* _WHAT IS REQUIRED_
In the records below, find the line containing "Home (51, 117)". Output it and every line after it to the end, unchanged, with no pictures.

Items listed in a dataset
+-------+
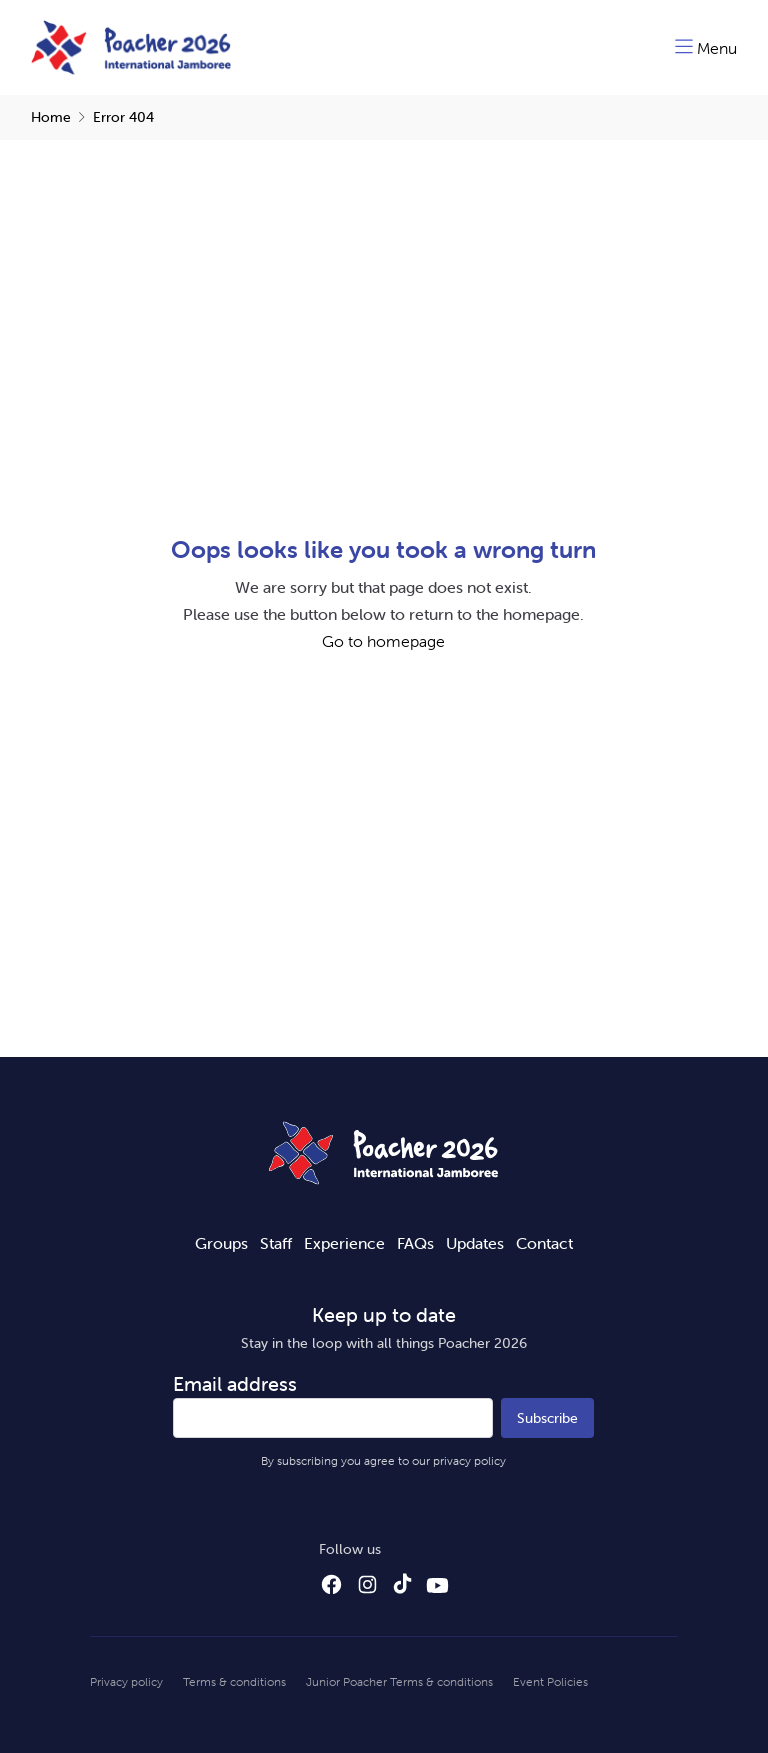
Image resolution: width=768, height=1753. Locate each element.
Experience (344, 1243)
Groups (221, 1243)
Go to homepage (383, 641)
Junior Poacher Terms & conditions (399, 1681)
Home (51, 117)
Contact (544, 1243)
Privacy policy (126, 1681)
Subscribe (547, 1418)
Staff (276, 1243)
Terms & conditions (234, 1681)
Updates (475, 1243)
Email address (235, 1383)
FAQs (415, 1243)
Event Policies (550, 1681)
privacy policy (469, 1460)
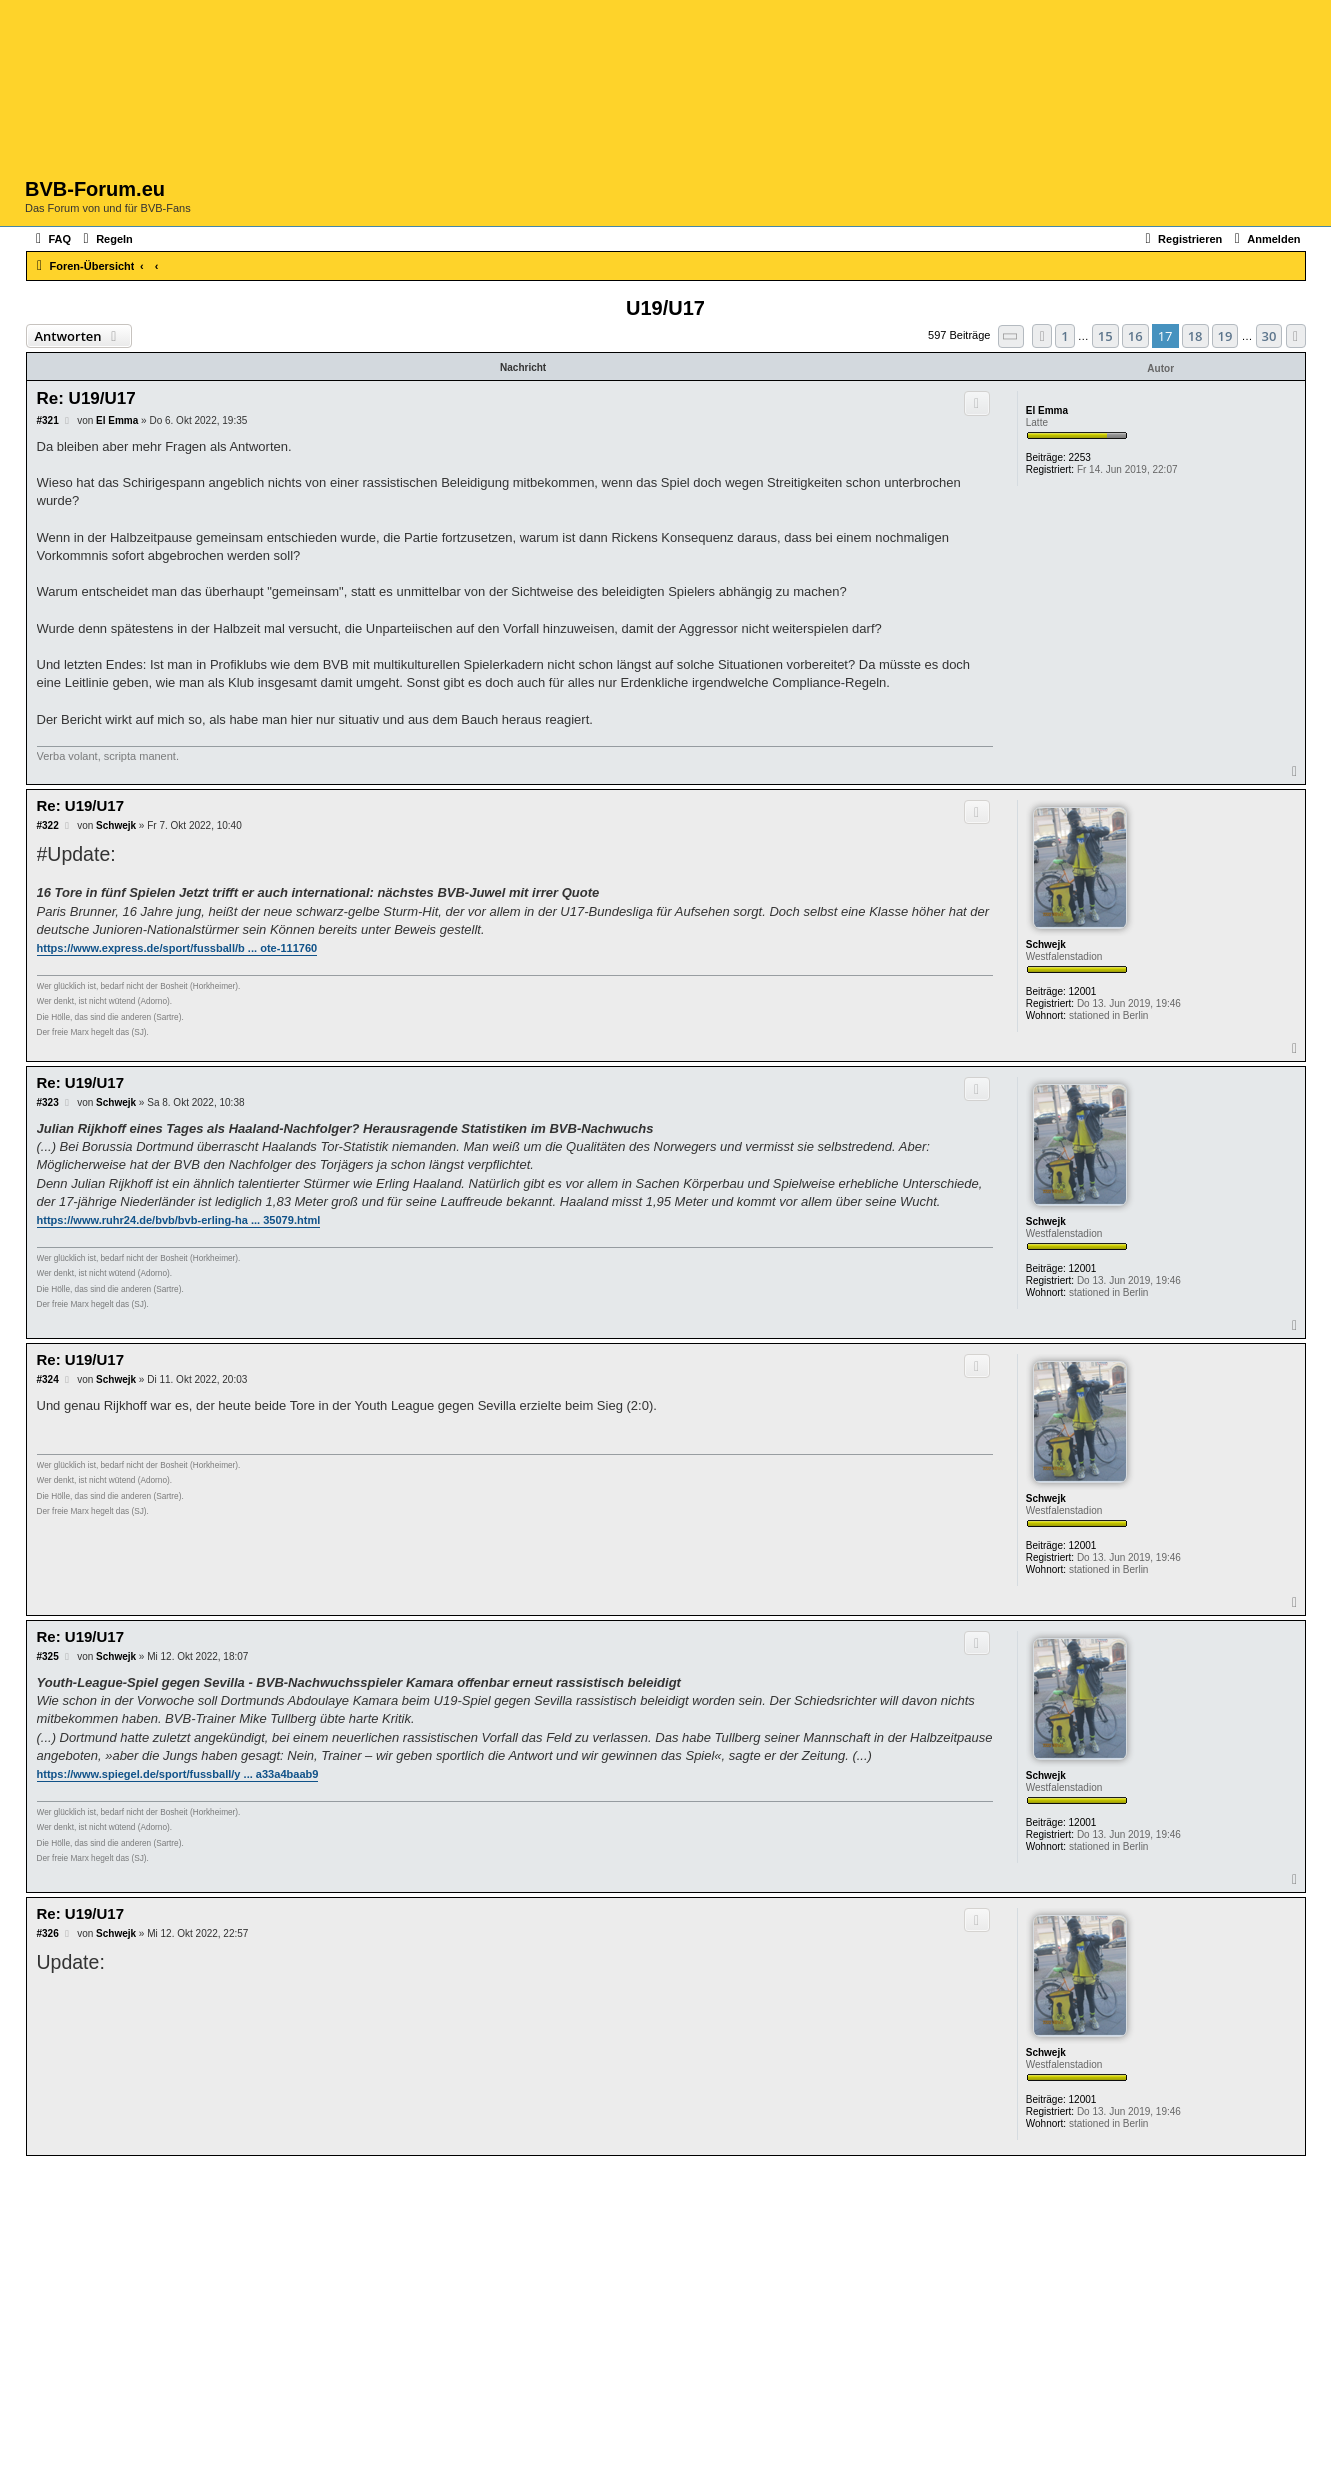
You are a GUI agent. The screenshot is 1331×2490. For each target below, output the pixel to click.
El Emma (1047, 410)
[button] (1011, 336)
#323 (48, 1102)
+-------+
* _WRITTEN RESPONSE_
Home (51, 117)
Contact (544, 1243)
Privacy policy (126, 1681)
Subscribe (547, 1418)
Staff (276, 1243)
Terms & conditions (234, 1681)
Updates (475, 1243)
Email address (235, 1383)
FAQs (415, 1243)
Event Policies (550, 1681)
privacy policy (469, 1460)
You are a GUI agent. The screenshot is 1331×2490. For each target below, output the pixel to click.
El Emma (1047, 410)
[button] (1011, 336)
#323 (48, 1102)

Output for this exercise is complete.